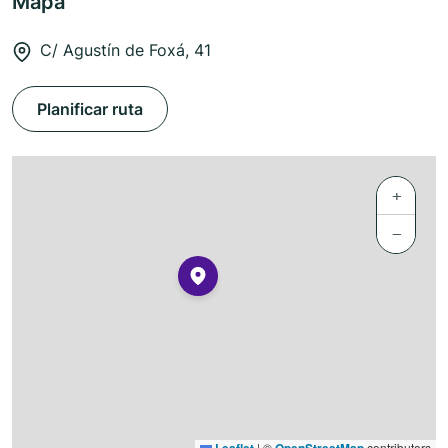
Mapa
C/ Agustín de Foxá, 41
Planificar ruta
+
−
|
©
contributors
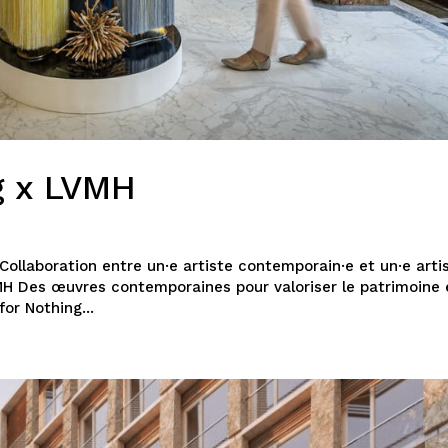
g x LVMH
llaboration entre un·e artiste contemporain·e et un·e arti
MH Des œuvres contemporaines pour valoriser le patrimoine 
or Nothing...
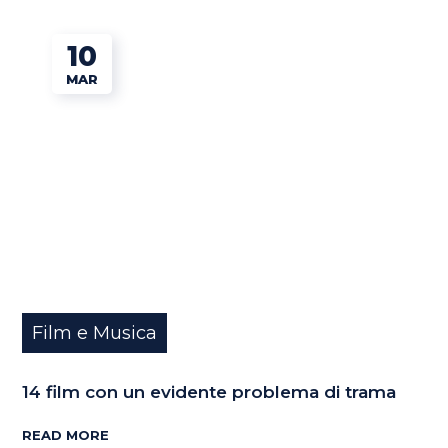
10
MAR
Film e Musica
14 film con un evidente problema di trama
READ MORE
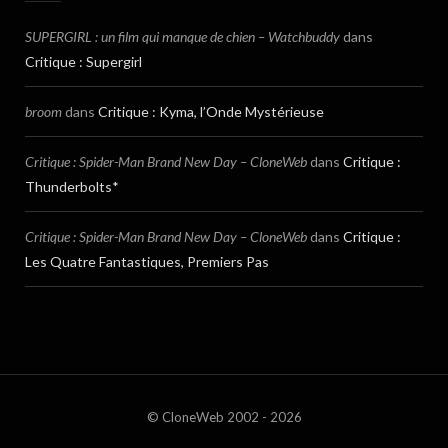
SUPERGIRL : un film qui manque de chien – Watchbuddy
dans
Critique : Supergirl
broom
dans
Critique : Kyma, l’Onde Mystérieuse
Critique : Spider-Man Brand New Day – CloneWeb
dans
Critique :
Thunderbolts*
Critique : Spider-Man Brand New Day – CloneWeb
dans
Critique :
Les Quatre Fantastiques, Premiers Pas
© CloneWeb 2002 - 2026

- **What to work on**
Beginning with the line that contains "contributors", write out every line through the last one in the records, exactly and without pictures.

- **Answer section**
contributors
g x LVMH
llaboration entre un·e artiste contemporain·e et un·e arti
MH Des œuvres contemporaines pour valoriser le patrimoine 
or Nothing...
10
MAR
Film e Musica
14 film con un evidente problema di trama
READ MORE
SUPERGIRL : un film qui manque de chien – Watchbuddy
dans
Critique : Supergirl
broom
dans
Critique : Kyma, l’Onde Mystérieuse
Critique : Spider-Man Brand New Day – CloneWeb
dans
Critique :
Thunderbolts*
Critique : Spider-Man Brand New Day – CloneWeb
dans
Critique :
Les Quatre Fantastiques, Premiers Pas
© CloneWeb 2002 - 2026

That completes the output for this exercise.